Every line from the one containing "Outline **right kidney**;" to the end of the records below must be copied exactly, and no pictures may be included.

Saved data entries:
'''
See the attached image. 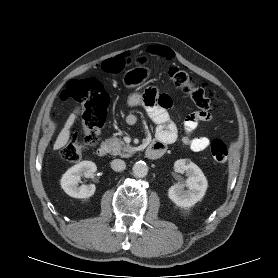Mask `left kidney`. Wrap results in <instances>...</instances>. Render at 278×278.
Returning <instances> with one entry per match:
<instances>
[{
    "mask_svg": "<svg viewBox=\"0 0 278 278\" xmlns=\"http://www.w3.org/2000/svg\"><path fill=\"white\" fill-rule=\"evenodd\" d=\"M174 167L176 172L186 173L188 176V190H184L180 184H175L168 189V196L178 207L190 208L204 197L208 187L207 179L196 164L186 159L177 160Z\"/></svg>",
    "mask_w": 278,
    "mask_h": 278,
    "instance_id": "5707ae66",
    "label": "left kidney"
}]
</instances>
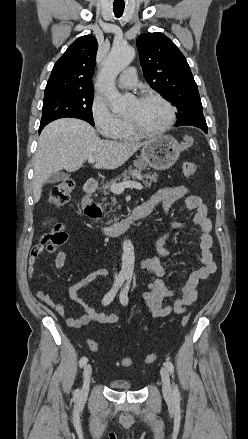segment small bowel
<instances>
[{"mask_svg": "<svg viewBox=\"0 0 248 439\" xmlns=\"http://www.w3.org/2000/svg\"><path fill=\"white\" fill-rule=\"evenodd\" d=\"M180 199H183L185 207L188 210L194 211L191 225L200 231L199 256L201 266L190 274L188 280L179 291L176 292L170 289L163 280L165 270L161 264V259L169 254L164 244L170 235V230L158 236L155 242L157 254L151 258L142 260L140 263V269L146 271L151 276L149 291L142 293L141 298L146 302L149 312L153 317H165L171 313H184L187 308L196 301L201 282L217 270V265L211 252L213 244L211 235L212 223L208 218L207 206L202 202L199 196L191 193L188 187L184 185H174L158 190L152 194L142 206L150 213L158 204H161L164 214L168 216L172 205ZM185 226L186 224L183 223L170 222L171 229L183 228ZM42 250L40 246H36L30 253L28 260L29 278H33L34 276L35 264ZM66 258L67 252L60 250L55 258V266L57 269L63 268ZM106 275L107 271L105 269H97L70 288V298L83 308L84 314L76 318H67L66 322L68 326L80 328L89 323L114 324L118 322L119 318L116 314L100 312L95 307L86 303L82 297V292L87 287ZM35 295L60 316L63 317L65 315L64 305L54 300L49 293L42 289H36ZM172 297L175 298L171 304L166 306L162 305L164 299Z\"/></svg>", "mask_w": 248, "mask_h": 439, "instance_id": "c3829d8e", "label": "small bowel"}]
</instances>
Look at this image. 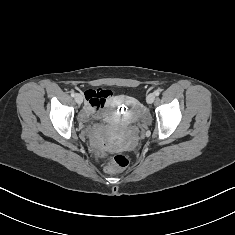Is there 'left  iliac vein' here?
<instances>
[{
  "label": "left iliac vein",
  "mask_w": 235,
  "mask_h": 235,
  "mask_svg": "<svg viewBox=\"0 0 235 235\" xmlns=\"http://www.w3.org/2000/svg\"><path fill=\"white\" fill-rule=\"evenodd\" d=\"M154 100H155V94H154V93H150V94L147 96V98H146V101H147V103H149V104L153 103Z\"/></svg>",
  "instance_id": "4c4485c4"
}]
</instances>
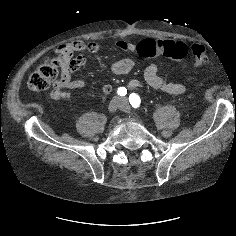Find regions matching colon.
Segmentation results:
<instances>
[{
	"label": "colon",
	"mask_w": 236,
	"mask_h": 236,
	"mask_svg": "<svg viewBox=\"0 0 236 236\" xmlns=\"http://www.w3.org/2000/svg\"><path fill=\"white\" fill-rule=\"evenodd\" d=\"M190 50L193 55L192 65L194 67L208 64L209 59L202 45L193 44ZM188 52L189 49L184 43L170 40L158 41L155 44L150 40H145L139 46V55L143 58L163 55L173 60H182ZM71 58L72 53L66 46L59 47L53 58L42 62L31 74L28 82L29 87L34 91H41L57 83Z\"/></svg>",
	"instance_id": "5ec220e1"
}]
</instances>
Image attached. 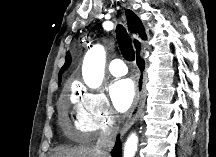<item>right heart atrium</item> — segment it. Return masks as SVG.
<instances>
[{"instance_id":"right-heart-atrium-1","label":"right heart atrium","mask_w":216,"mask_h":157,"mask_svg":"<svg viewBox=\"0 0 216 157\" xmlns=\"http://www.w3.org/2000/svg\"><path fill=\"white\" fill-rule=\"evenodd\" d=\"M117 116L105 93L81 89L75 103L74 129L82 136H97L115 129Z\"/></svg>"}]
</instances>
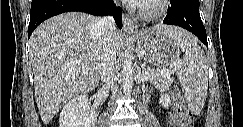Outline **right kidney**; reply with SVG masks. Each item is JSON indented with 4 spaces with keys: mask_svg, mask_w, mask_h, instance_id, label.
Listing matches in <instances>:
<instances>
[{
    "mask_svg": "<svg viewBox=\"0 0 243 127\" xmlns=\"http://www.w3.org/2000/svg\"><path fill=\"white\" fill-rule=\"evenodd\" d=\"M86 95H78L65 103L60 113V127H94L97 114L89 108Z\"/></svg>",
    "mask_w": 243,
    "mask_h": 127,
    "instance_id": "obj_1",
    "label": "right kidney"
}]
</instances>
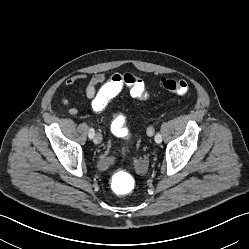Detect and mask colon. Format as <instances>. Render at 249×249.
Listing matches in <instances>:
<instances>
[{"label": "colon", "mask_w": 249, "mask_h": 249, "mask_svg": "<svg viewBox=\"0 0 249 249\" xmlns=\"http://www.w3.org/2000/svg\"><path fill=\"white\" fill-rule=\"evenodd\" d=\"M111 91L106 100V104L113 99L122 88L127 87L130 95L134 98L145 99L147 98V89L144 80L132 73H115L110 79ZM162 86L168 92L176 95H185L189 91V84L184 79H164ZM112 132L118 137L127 138L129 136V129L124 119L115 122L112 126ZM129 177L125 173H118L114 179L115 193L118 195H125L130 192V189L124 184L128 181Z\"/></svg>", "instance_id": "1"}]
</instances>
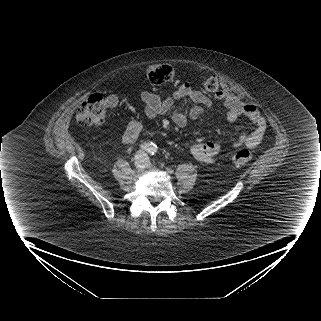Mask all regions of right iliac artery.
<instances>
[{
    "label": "right iliac artery",
    "mask_w": 321,
    "mask_h": 321,
    "mask_svg": "<svg viewBox=\"0 0 321 321\" xmlns=\"http://www.w3.org/2000/svg\"><path fill=\"white\" fill-rule=\"evenodd\" d=\"M141 150L145 151V152H150L151 148H152V144L149 143H144L140 145Z\"/></svg>",
    "instance_id": "right-iliac-artery-1"
}]
</instances>
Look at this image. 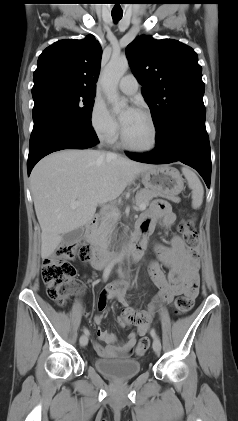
'''
### Output for this exercise
Outline **right kidney**; reply with SVG masks. Each item is JSON indented with 4 spaces with keys: mask_svg, mask_w, mask_h, instance_id, label.
Listing matches in <instances>:
<instances>
[{
    "mask_svg": "<svg viewBox=\"0 0 243 127\" xmlns=\"http://www.w3.org/2000/svg\"><path fill=\"white\" fill-rule=\"evenodd\" d=\"M86 95H78L65 103L60 113V127H94L97 114L89 108Z\"/></svg>",
    "mask_w": 243,
    "mask_h": 127,
    "instance_id": "obj_1",
    "label": "right kidney"
}]
</instances>
Detect and mask colon. Format as <instances>. Render at 249×249.
Listing matches in <instances>:
<instances>
[{"label": "colon", "mask_w": 249, "mask_h": 249, "mask_svg": "<svg viewBox=\"0 0 249 249\" xmlns=\"http://www.w3.org/2000/svg\"><path fill=\"white\" fill-rule=\"evenodd\" d=\"M111 91L106 100V104L113 99L122 88L127 87L130 95L134 98L145 99L147 98V89L144 80L132 73H115L110 79ZM162 86L168 92L176 95H185L189 91V84L184 79H164ZM112 132L118 137L127 138L129 136V129L124 119L115 122L112 126ZM129 177L125 173H118L114 179L115 193L118 195H125L130 192V189L124 184L128 181Z\"/></svg>", "instance_id": "1"}]
</instances>
Mask all regions of right iliac artery.
<instances>
[{
    "label": "right iliac artery",
    "mask_w": 321,
    "mask_h": 321,
    "mask_svg": "<svg viewBox=\"0 0 321 321\" xmlns=\"http://www.w3.org/2000/svg\"><path fill=\"white\" fill-rule=\"evenodd\" d=\"M141 150L145 151V152H150L151 148H152V144L149 143H144L140 145Z\"/></svg>",
    "instance_id": "right-iliac-artery-1"
}]
</instances>
Look at this image. 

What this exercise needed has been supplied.